▶ [WHAT YOU HAVE TO DO] Nothing in the records should change; write them all out again.

[Saved data entries]

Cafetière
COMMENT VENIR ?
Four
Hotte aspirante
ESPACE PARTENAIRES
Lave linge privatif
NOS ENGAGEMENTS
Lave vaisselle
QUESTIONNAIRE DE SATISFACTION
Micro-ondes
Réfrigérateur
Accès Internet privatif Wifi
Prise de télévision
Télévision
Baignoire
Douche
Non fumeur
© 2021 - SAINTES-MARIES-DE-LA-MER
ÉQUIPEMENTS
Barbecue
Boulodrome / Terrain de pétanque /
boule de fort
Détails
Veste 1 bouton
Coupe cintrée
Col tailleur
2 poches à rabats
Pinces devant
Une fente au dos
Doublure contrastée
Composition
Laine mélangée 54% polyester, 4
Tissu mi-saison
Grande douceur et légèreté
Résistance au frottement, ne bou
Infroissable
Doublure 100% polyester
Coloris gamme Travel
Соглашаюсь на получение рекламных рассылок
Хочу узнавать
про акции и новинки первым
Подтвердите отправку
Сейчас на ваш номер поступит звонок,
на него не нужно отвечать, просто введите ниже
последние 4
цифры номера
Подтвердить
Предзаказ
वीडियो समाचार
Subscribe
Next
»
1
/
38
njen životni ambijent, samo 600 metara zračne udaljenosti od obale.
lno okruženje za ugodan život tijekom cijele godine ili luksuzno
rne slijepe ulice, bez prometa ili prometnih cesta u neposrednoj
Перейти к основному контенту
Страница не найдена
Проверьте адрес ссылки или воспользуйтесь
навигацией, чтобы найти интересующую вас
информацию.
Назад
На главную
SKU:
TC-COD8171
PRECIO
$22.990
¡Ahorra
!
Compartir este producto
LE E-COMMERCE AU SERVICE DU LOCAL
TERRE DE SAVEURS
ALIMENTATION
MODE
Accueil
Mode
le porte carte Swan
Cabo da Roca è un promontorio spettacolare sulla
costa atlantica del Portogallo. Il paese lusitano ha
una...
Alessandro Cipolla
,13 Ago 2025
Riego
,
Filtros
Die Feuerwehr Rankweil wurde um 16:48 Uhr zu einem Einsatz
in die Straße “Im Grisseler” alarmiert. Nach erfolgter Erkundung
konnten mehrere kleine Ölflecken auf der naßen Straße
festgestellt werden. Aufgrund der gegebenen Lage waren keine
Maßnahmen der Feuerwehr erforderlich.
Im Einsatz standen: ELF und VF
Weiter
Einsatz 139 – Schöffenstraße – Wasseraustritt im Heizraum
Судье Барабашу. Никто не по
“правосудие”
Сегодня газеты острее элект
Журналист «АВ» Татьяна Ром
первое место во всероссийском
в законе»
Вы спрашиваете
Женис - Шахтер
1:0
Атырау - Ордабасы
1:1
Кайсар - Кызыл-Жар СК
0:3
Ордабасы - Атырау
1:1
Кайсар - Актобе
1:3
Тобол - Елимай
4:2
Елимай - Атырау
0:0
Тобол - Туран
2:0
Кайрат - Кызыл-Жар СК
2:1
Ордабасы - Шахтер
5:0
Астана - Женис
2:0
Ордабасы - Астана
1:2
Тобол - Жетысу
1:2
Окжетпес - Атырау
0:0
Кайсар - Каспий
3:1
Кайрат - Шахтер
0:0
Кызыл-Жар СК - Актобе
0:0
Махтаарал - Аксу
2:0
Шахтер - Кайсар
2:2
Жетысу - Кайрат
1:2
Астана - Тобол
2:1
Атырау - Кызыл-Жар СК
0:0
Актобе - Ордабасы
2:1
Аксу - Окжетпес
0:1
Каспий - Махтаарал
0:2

▶ [EXERCISE RESULT]
Cafetière
COMMENT VENIR ?
Four
Hotte aspirante
ESPACE PARTENAIRES
Lave linge privatif
NOS ENGAGEMENTS
Lave vaisselle
QUESTIONNAIRE DE SATISFACTION
Micro-ondes
Réfrigérateur
Accès Internet privatif Wifi
Prise de télévision
Télévision
Baignoire
Douche
Non fumeur
© 2021 - SAINTES-MARIES-DE-LA-MER
ÉQUIPEMENTS
Barbecue
Boulodrome / Terrain de pétanque /
boule de fort
Détails
Veste 1 bouton
Coupe cintrée
Col tailleur
2 poches à rabats
Pinces devant
Une fente au dos
Doublure contrastée
Composition
Laine mélangée 54% polyester, 4
Tissu mi-saison
Grande douceur et légèreté
Résistance au frottement, ne bou
Infroissable
Doublure 100% polyester
Coloris gamme Travel
Соглашаюсь на получение рекламных рассылок
Хочу узнавать
про акции и новинки первым
Подтвердите отправку
Сейчас на ваш номер поступит звонок,
на него не нужно отвечать, просто введите ниже
последние 4
цифры номера
Подтвердить
Предзаказ
वीडियो समाचार
Subscribe
Next
»
1
/
38
njen životni ambijent, samo 600 metara zračne udaljenosti od obale.
lno okruženje za ugodan život tijekom cijele godine ili luksuzno
rne slijepe ulice, bez prometa ili prometnih cesta u neposrednoj
Перейти к основному контенту
Страница не найдена
Проверьте адрес ссылки или воспользуйтесь
навигацией, чтобы найти интересующую вас
информацию.
Назад
На главную
SKU:
TC-COD8171
PRECIO
$22.990
¡Ahorra
!
Compartir este producto
LE E-COMMERCE AU SERVICE DU LOCAL
TERRE DE SAVEURS
ALIMENTATION
MODE
Accueil
Mode
le porte carte Swan
Cabo da Roca è un promontorio spettacolare sulla
costa atlantica del Portogallo. Il paese lusitano ha
una...
Alessandro Cipolla
,13 Ago 2025
Riego
,
Filtros
Die Feuerwehr Rankweil wurde um 16:48 Uhr zu einem Einsatz
in die Straße “Im Grisseler” alarmiert. Nach erfolgter Erkundung
konnten mehrere kleine Ölflecken auf der naßen Straße
festgestellt werden. Aufgrund der gegebenen Lage waren keine
Maßnahmen der Feuerwehr erforderlich.
Im Einsatz standen: ELF und VF
Weiter
Einsatz 139 – Schöffenstraße – Wasseraustritt im Heizraum
Судье Барабашу. Никто не по
“правосудие”
Сегодня газеты острее элект
Журналист «АВ» Татьяна Ром
первое место во всероссийском
в законе»
Вы спрашиваете
Женис - Шахтер
1:0
Атырау - Ордабасы
1:1
Кайсар - Кызыл-Жар СК
0:3
Ордабасы - Атырау
1:1
Кайсар - Актобе
1:3
Тобол - Елимай
4:2
Елимай - Атырау
0:0
Тобол - Туран
2:0
Кайрат - Кызыл-Жар СК
2:1
Ордабасы - Шахтер
5:0
Астана - Женис
2:0
Ордабасы - Астана
1:2
Тобол - Жетысу
1:2
Окжетпес - Атырау
0:0
Кайсар - Каспий
3:1
Кайрат - Шахтер
0:0
Кызыл-Жар СК - Актобе
0:0
Махтаарал - Аксу
2:0
Шахтер - Кайсар
2:2
Жетысу - Кайрат
1:2
Астана - Тобол
2:1
Атырау - Кызыл-Жар СК
0:0
Актобе - Ордабасы
2:1
Аксу - Окжетпес
0:1
Каспий - Махтаарал
0:2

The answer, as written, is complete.